*WHAT TO DO:* The lines to copy from the data below are those that hold the string "Lafayette".
───── ENTRIES PROVIDED ─────
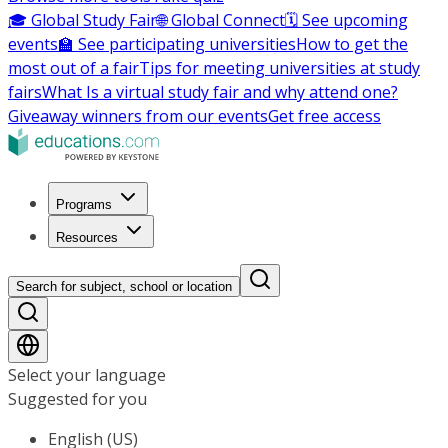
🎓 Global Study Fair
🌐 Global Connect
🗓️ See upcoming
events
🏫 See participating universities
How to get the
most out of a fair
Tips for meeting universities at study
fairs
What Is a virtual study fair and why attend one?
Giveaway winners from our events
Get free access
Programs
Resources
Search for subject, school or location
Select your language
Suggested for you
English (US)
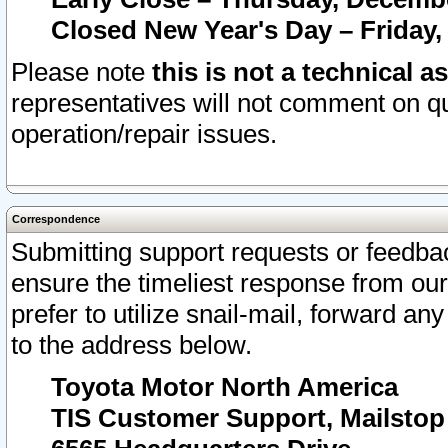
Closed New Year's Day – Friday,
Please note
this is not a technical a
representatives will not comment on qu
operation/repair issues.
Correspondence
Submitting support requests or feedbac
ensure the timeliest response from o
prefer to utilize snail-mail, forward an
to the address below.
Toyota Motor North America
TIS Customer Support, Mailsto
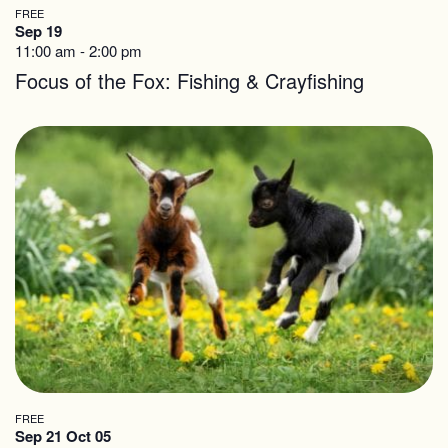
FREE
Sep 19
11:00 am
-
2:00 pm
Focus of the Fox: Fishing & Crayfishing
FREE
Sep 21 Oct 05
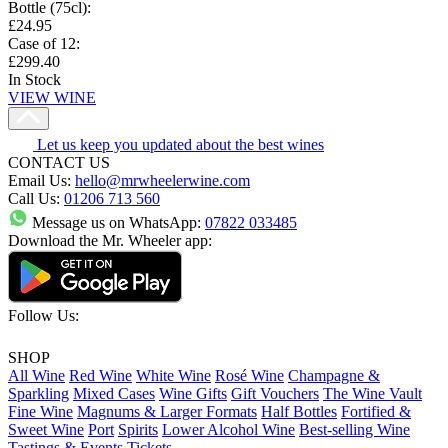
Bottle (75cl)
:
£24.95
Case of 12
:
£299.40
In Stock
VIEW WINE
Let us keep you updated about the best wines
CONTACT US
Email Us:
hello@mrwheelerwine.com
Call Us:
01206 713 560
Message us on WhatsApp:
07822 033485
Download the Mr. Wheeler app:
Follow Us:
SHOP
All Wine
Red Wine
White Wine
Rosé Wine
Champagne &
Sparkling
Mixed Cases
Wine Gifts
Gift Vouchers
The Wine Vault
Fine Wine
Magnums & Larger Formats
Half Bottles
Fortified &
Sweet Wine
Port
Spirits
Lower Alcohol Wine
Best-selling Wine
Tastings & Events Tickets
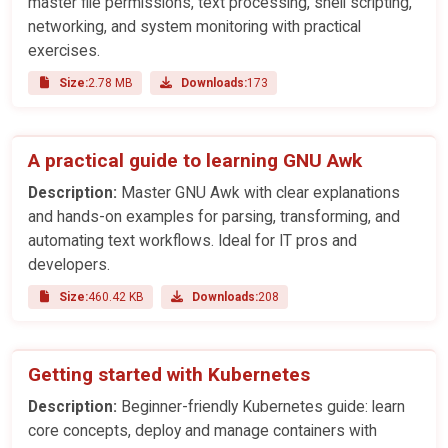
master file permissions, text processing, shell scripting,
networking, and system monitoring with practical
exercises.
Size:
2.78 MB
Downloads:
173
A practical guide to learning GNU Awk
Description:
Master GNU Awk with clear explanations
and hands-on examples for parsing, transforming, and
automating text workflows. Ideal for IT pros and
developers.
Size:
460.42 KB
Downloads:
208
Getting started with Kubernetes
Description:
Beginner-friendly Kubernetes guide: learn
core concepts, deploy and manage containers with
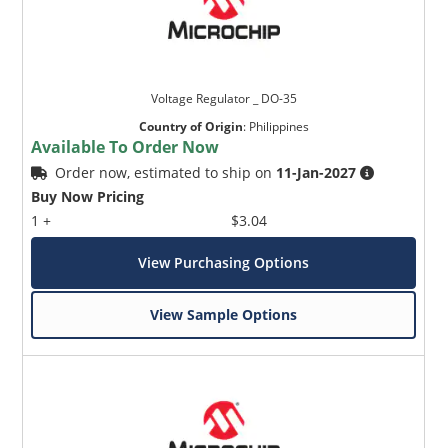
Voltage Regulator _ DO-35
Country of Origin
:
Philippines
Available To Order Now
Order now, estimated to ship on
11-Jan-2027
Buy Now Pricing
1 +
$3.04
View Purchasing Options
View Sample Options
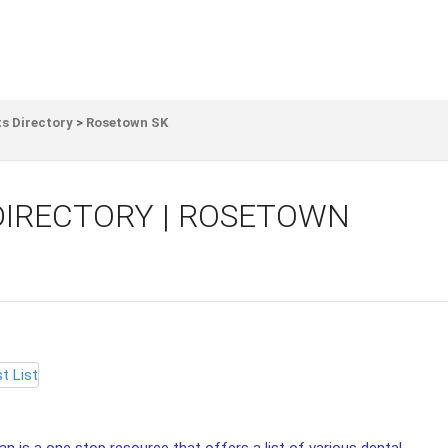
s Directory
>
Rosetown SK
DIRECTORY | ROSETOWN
─────
───── ENTRIES PROVIDED ─────
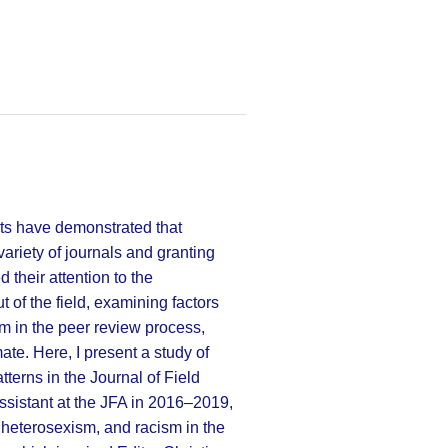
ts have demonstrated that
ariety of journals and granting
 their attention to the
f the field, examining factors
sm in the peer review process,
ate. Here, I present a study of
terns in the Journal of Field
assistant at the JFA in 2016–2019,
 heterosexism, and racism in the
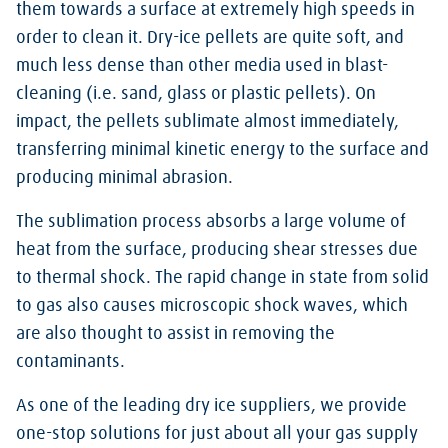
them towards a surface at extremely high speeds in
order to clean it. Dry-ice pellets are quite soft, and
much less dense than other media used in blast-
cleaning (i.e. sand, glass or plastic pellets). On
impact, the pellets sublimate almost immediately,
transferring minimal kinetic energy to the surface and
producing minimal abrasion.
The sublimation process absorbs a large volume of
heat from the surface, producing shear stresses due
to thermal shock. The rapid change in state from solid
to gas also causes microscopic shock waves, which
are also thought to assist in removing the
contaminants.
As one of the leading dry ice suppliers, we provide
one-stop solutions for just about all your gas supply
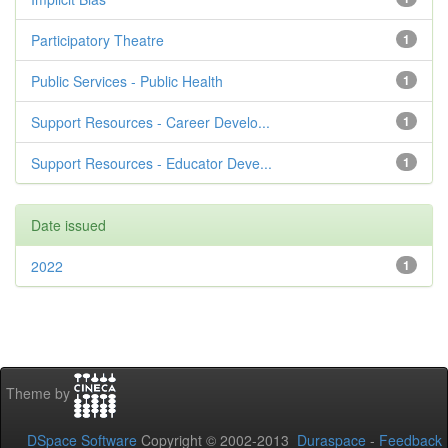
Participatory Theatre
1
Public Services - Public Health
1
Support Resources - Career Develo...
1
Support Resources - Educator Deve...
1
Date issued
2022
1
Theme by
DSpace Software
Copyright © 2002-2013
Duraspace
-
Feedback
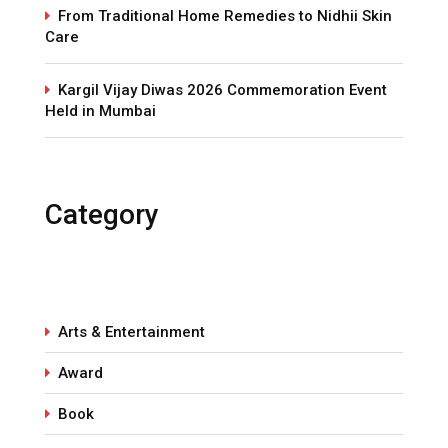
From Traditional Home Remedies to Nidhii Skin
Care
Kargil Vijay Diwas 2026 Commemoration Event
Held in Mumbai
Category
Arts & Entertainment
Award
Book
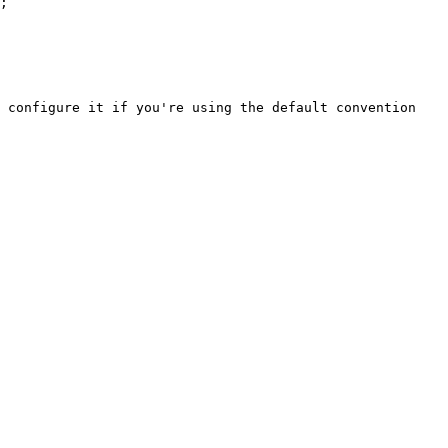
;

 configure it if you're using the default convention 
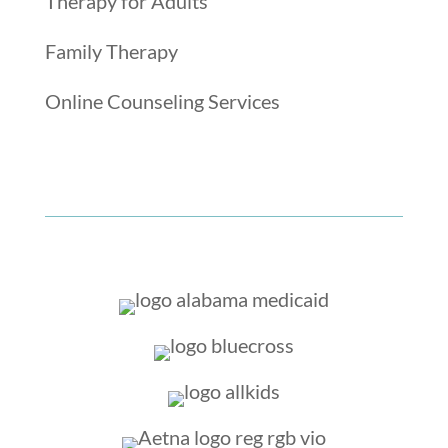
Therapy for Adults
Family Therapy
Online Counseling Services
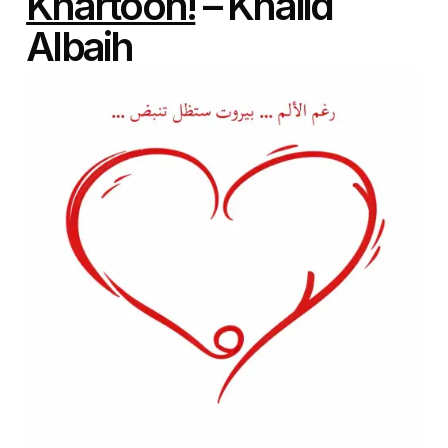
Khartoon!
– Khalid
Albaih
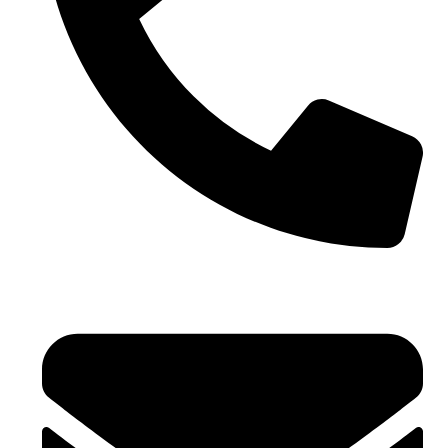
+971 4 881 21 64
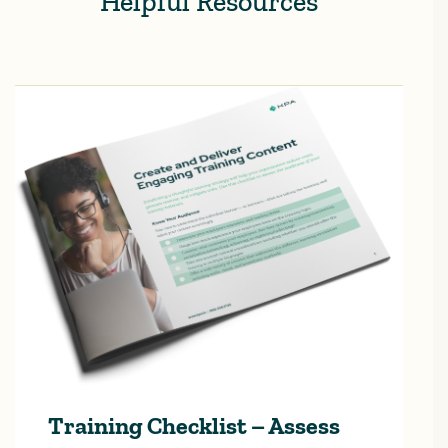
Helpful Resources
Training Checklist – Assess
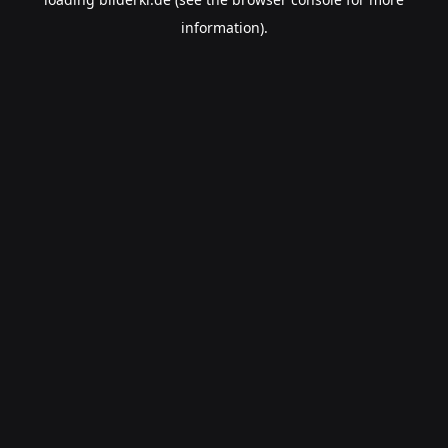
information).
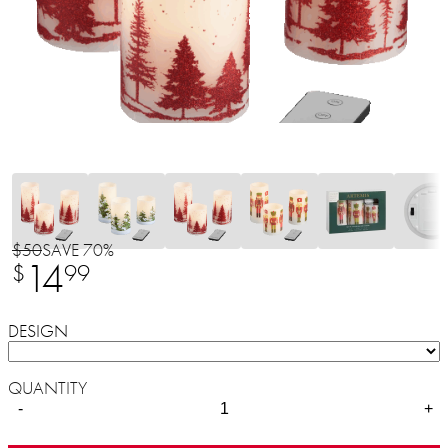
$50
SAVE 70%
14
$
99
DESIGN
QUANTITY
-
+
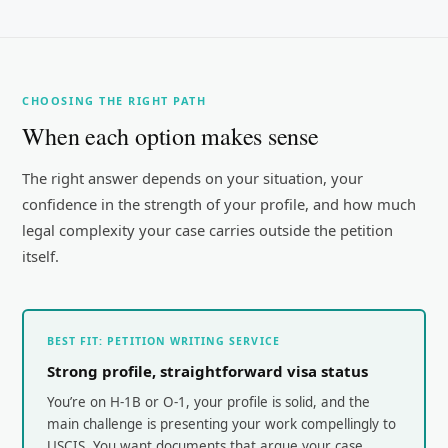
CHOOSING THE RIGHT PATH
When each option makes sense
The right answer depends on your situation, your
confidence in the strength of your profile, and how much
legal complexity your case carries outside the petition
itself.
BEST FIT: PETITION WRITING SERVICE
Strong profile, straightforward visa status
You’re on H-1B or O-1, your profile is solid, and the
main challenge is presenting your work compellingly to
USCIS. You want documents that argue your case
─────
───── ENTRIES PROVIDED ─────
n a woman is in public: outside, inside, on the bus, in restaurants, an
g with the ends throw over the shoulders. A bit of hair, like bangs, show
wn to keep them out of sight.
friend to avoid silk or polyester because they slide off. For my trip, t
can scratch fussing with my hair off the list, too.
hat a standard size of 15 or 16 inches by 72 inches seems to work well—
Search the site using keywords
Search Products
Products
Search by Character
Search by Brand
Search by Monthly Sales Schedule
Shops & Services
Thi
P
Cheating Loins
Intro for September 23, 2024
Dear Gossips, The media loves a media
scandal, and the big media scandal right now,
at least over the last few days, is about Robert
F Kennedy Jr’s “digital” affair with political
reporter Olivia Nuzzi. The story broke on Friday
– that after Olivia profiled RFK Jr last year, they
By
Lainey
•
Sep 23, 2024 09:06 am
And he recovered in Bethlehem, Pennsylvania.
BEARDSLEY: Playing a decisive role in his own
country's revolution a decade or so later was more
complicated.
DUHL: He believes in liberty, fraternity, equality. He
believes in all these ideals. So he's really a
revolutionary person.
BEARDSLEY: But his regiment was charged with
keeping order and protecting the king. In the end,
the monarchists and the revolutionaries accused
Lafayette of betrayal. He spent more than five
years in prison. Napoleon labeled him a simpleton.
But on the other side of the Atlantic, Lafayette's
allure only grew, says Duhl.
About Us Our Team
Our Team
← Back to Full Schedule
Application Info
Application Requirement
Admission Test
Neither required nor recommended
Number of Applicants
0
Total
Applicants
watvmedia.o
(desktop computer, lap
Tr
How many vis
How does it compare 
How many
─────
*FINISHED EXERCISE:*
Lafayette of betrayal. He spent more than five
But on the other side of the Atlantic, Lafayette's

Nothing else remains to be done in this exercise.